The only way to know for sure is to have them all tested. You can give joint supplements to see if that helps if it is arthritis. Do you have a good loose goat mineral out for them? Do you supplement with extra copper and selenium?


----------



## Dani-1995 (Mar 11, 2011)

My doe clicks too. I've been told not to worry about it. Some people believe it is asserting dominance within the herd, and she is the queen, but I think it's a mineral deficiency. Hers don't sound as loud when she she is eating minerals on a normal basis

Sent from my SCH-R970 using Goat Forum mobile app


----------



## Neener92 (Mar 10, 2014)

They have free choice goat minerals from southern states.
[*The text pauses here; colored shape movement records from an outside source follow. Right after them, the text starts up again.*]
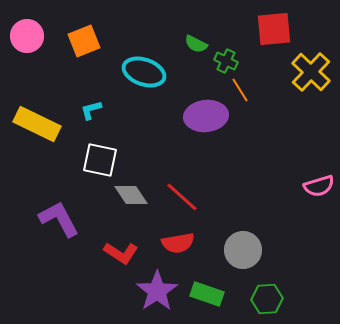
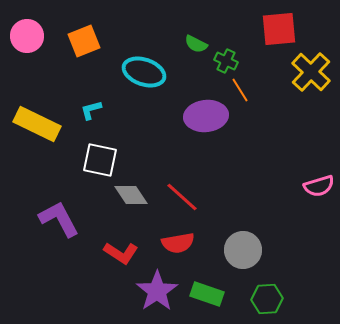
red square: moved 5 px right
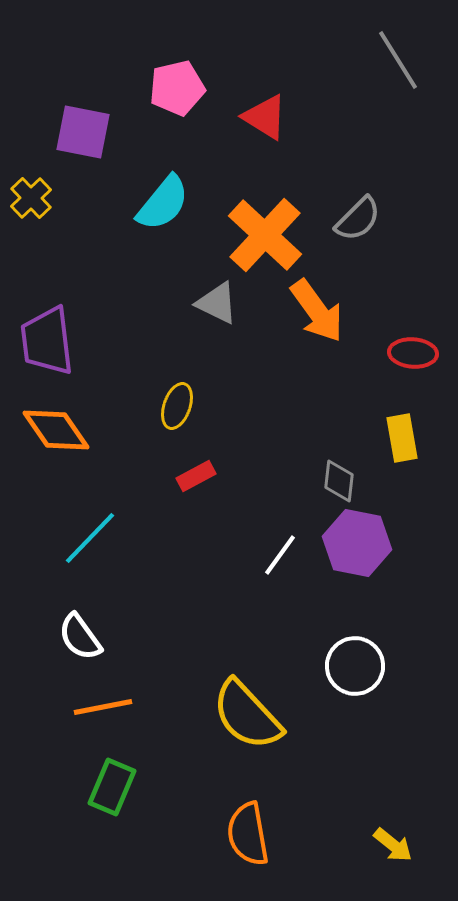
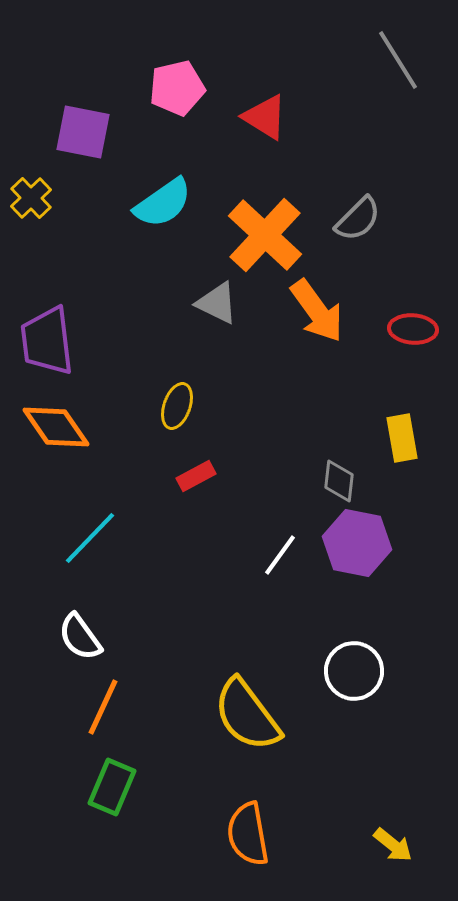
cyan semicircle: rotated 16 degrees clockwise
red ellipse: moved 24 px up
orange diamond: moved 3 px up
white circle: moved 1 px left, 5 px down
orange line: rotated 54 degrees counterclockwise
yellow semicircle: rotated 6 degrees clockwise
There are two that don't seem near as loud as they used to be. I will be giving them a BoSe shot along with their cdt shot when I vaccinate this year. I was kinda wondering if they might be selenium deficient. I just recently added some loose trace minerals and they've been eating that up. Perhaps they are deficient? They also get fed a good pelleted goat feed with some minerals in.


----------



## ksalvagno (Oct 6, 2009)

They could be deficient. I have a good loose mineral and kelp and still need to copper bolus and give BoSe shots because my area is very deficient.


----------



## Damfino (Dec 29, 2013)

Rex has an interesting take on this subject here: http://www.thegoatspot.net/forum/f191/crackly-popping-joints-156720/

I've got a large pack wether who has been clicking for over ten years (ever since he got big) and it's never bothered him once. It sounds like someone cracking their knuckles. He's CAE negative and has been sound and extremely active his whole life. Perhaps your goats just have musical toes like mine. Nevertheless, it's a good idea to get your herd tested for CAE anyway, regardless of creaky joints.


----------



## Neener92 (Mar 10, 2014)

All four I had tested came back negative. I've been to a few farms since and noticed their goats do the exact same thing, so I'm no longer bothered by the clicking. The one doe i have is 9+ years another is 4 and the two others are 3. Now, my question is two of those doe seem to have a swollen knee, not both side just one. Doesn't seem to bother them, they are the 4 year old and one of the 3 year olds. I may just be overreacting also. Should I worry since all 4 came back negative?


----------



## SalteyLove (Jun 18, 2011)

Woohoo for negative tests! My herd queen is the queen of crackly knees! I cringe when I hear it but my vet also said that some goats just develop that. Interesting that you mentioned hoof care - she had horrific hooves when we got her!


----------



## Neener92 (Mar 10, 2014)

I'm pretty happy the results were negative!  I'm such a worry wart!


----------



## MontanaBoers (Jul 27, 2017)

I have the same problems on 3 of my largest boer does that are 5-7years old. I started to worry on one, since she is walking more slowly (others are happily running too). And I found her laying often in the last 2-3days. So how to you test for CAE? Is there a product I can buy for joints online? I am sure by vet doesn`t have anything....


----------



## Suzanne_Tyler (Jul 19, 2014)

You have to pull blood and send it in to Bio Tracking, WADDL, or a local lab to test for CAE. 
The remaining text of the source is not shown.